Could you write out the opening lines of the data, word for word, stopping after the line that contains "How Four Teenagers"?

# # #

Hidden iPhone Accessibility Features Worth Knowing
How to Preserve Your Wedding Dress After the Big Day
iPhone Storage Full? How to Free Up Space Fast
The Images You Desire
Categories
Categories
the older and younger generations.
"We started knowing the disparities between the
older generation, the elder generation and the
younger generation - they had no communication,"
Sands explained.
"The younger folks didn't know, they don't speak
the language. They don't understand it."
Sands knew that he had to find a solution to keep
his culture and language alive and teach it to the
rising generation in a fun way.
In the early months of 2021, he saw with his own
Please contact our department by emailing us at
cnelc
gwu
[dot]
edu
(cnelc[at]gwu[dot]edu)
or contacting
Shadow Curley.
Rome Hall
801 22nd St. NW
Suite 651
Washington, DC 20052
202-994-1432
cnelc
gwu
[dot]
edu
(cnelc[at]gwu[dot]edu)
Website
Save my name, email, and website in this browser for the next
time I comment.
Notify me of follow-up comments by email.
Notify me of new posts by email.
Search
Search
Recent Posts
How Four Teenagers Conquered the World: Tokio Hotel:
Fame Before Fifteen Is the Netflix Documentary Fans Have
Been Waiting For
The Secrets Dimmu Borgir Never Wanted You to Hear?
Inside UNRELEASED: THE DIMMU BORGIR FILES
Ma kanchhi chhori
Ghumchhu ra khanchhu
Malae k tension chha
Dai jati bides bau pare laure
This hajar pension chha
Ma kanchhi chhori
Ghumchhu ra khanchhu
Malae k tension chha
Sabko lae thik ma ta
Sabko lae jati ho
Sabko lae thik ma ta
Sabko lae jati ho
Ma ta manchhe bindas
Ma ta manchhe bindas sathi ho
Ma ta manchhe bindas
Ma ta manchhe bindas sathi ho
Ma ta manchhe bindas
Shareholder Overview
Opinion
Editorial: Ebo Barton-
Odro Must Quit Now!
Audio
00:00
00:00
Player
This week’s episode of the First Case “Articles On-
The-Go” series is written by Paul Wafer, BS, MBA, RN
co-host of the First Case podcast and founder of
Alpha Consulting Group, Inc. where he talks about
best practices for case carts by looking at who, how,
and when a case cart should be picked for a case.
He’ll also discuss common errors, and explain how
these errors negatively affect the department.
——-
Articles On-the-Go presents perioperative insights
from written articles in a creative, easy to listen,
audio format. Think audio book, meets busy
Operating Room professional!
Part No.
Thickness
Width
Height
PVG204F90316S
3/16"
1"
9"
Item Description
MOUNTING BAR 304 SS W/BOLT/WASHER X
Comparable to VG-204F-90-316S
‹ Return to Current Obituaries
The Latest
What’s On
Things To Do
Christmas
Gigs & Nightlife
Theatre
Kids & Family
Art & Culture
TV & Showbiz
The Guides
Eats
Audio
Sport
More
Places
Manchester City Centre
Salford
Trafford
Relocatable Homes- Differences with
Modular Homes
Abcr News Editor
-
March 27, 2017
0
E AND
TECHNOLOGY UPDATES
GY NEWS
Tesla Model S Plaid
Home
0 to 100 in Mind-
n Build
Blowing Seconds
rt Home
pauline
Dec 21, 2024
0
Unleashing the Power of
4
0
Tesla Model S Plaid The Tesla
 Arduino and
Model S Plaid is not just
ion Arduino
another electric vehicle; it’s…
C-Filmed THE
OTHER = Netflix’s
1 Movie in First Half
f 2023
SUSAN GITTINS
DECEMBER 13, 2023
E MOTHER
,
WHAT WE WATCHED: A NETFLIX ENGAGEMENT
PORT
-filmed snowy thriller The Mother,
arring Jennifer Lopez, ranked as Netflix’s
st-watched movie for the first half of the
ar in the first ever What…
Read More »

# # #

TASK RESULT:
Hidden iPhone Accessibility Features Worth Knowing
How to Preserve Your Wedding Dress After the Big Day
iPhone Storage Full? How to Free Up Space Fast
The Images You Desire
Categories
Categories
the older and younger generations.
"We started knowing the disparities between the
older generation, the elder generation and the
younger generation - they had no communication,"
Sands explained.
"The younger folks didn't know, they don't speak
the language. They don't understand it."
Sands knew that he had to find a solution to keep
his culture and language alive and teach it to the
rising generation in a fun way.
In the early months of 2021, he saw with his own
Please contact our department by emailing us at
cnelc
gwu
[dot]
edu
(cnelc[at]gwu[dot]edu)
or contacting
Shadow Curley.
Rome Hall
801 22nd St. NW
Suite 651
Washington, DC 20052
202-994-1432
cnelc
gwu
[dot]
edu
(cnelc[at]gwu[dot]edu)
Website
Save my name, email, and website in this browser for the next
time I comment.
Notify me of follow-up comments by email.
Notify me of new posts by email.
Search
Search
Recent Posts
How Four Teenagers Conquered the World: Tokio Hotel:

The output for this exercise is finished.